Elrond schulterte seine Angel und sah zu seinem Bruder. Er räusperte sich streng. „Elros, ich trag das Gepäck, so war es ausgemacht!“, erinnerte er und streckte die Hand aus.
Elros sah ihn schief an. „Ich trage lediglich meine Angel“, protestierte er.
„Die du mir jetzt geben wirst“, hielt Elrond entgegen.
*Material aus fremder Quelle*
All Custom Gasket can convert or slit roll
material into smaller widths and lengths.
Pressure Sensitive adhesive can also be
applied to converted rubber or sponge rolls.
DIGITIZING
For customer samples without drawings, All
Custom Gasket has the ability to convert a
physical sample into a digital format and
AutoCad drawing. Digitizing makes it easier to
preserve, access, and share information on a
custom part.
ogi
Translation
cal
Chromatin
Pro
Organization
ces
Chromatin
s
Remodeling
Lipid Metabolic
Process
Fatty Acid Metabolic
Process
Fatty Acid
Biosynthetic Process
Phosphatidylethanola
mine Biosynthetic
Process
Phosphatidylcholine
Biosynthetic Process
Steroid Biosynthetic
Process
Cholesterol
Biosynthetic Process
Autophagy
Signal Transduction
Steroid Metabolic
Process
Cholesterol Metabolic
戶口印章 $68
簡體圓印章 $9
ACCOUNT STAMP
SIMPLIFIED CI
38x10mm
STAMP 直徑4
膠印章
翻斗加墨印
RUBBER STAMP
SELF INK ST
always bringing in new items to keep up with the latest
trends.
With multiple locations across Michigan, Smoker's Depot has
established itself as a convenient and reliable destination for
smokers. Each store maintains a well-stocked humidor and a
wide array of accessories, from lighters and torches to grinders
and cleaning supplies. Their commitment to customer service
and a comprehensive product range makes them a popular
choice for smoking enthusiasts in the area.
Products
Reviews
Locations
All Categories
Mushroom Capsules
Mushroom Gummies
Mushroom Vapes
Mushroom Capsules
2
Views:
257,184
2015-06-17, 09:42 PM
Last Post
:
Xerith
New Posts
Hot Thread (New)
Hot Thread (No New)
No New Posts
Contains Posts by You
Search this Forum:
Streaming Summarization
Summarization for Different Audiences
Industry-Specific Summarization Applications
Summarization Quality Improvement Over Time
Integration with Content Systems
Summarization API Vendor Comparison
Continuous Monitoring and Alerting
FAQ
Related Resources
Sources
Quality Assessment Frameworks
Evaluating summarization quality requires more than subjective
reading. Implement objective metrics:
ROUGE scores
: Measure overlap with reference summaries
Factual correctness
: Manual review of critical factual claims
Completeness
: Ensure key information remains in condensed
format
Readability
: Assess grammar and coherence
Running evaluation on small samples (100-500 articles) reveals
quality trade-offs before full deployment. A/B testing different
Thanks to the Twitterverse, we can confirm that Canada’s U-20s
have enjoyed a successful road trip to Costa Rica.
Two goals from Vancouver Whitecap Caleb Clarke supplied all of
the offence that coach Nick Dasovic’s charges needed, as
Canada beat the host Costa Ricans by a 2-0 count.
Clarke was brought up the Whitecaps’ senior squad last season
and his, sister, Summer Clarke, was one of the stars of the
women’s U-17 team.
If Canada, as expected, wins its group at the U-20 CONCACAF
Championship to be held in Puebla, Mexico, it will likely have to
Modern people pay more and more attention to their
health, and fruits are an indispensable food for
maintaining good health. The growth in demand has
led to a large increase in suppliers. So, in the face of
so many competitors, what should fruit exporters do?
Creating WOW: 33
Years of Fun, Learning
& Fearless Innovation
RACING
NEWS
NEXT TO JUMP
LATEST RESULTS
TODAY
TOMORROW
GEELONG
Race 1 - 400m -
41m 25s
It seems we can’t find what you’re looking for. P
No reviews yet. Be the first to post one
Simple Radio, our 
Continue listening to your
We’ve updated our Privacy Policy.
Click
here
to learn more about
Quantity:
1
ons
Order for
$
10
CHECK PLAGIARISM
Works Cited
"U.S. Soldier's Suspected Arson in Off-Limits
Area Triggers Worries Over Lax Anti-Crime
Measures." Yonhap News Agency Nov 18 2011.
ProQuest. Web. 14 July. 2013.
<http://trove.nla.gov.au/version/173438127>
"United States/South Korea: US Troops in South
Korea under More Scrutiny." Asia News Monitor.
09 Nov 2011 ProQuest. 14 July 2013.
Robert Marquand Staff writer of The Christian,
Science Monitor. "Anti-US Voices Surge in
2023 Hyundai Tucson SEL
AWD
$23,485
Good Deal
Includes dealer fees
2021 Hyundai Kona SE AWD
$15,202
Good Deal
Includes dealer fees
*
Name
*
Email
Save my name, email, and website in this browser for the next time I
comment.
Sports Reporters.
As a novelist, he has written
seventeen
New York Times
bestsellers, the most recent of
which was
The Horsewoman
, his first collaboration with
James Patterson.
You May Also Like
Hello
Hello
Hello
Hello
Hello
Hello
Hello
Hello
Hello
Elros brummte etwas Unverständliches. „Es ist nur eine federleichte Angel. Ich bin keine fünfhundert Jahre alt!“
„Aber du gehst stark darauf zu“, knurrte Elrond. Eindeutig zu früh für ihn, und dann musste sein Bruder auch noch mit ihm diskutieren. „Und jetzt gib die Angel.“
Elros verdrehte genervt die Augen und händigte die Angel aus, sonst würden sie nie loskommen. Manchmal war sein Bruder wirklich anstrengend, zumal sich das in letzter Zeit immer mehr gehäuft hatte. Leise vor sich hin schimpfend verließ er den Raum. Elrond folgte mit einem zufriedenen Lächeln und all ihrem Gepäck; er hatte seinem Bruder verboten, irgendetwas zu tragen, so wie es sich gehörte.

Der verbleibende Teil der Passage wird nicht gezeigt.